TASK: Provide a character-exact reproduction of the lines from the line with "This screenshot has height=888, width=858." to the end of the entries.

AVAILABLE DATA:

┄┄┄┄┄┄

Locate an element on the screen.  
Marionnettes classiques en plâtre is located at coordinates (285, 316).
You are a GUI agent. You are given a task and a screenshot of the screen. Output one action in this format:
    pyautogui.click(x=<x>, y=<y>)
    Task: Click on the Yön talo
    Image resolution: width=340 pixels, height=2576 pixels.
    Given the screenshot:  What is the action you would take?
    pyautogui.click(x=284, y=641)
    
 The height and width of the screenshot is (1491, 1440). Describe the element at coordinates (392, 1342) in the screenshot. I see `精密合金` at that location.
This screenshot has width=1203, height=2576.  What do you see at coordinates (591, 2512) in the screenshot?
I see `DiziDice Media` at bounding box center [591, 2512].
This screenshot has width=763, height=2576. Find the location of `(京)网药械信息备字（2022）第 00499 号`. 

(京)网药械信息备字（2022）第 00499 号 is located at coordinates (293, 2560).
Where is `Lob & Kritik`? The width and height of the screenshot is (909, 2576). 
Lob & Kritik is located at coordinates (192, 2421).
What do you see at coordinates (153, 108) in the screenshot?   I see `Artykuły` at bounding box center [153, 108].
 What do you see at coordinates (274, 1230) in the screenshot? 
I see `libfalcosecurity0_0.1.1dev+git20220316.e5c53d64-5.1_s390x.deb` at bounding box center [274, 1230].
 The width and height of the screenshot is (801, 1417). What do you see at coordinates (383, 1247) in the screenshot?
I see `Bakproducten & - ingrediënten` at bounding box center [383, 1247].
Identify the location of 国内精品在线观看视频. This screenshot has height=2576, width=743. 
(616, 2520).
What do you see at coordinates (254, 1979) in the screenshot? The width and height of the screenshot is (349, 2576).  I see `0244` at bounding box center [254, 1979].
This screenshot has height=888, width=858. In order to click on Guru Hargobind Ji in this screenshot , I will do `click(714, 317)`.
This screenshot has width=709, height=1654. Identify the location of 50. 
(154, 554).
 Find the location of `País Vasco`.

┄┄┄┄┄┄

EXPECTED OUTPUT:
This screenshot has height=888, width=858. In order to click on Guru Hargobind Ji in this screenshot , I will do `click(714, 317)`.
This screenshot has width=709, height=1654. Identify the location of 50. 
(154, 554).
 Find the location of `País Vasco`.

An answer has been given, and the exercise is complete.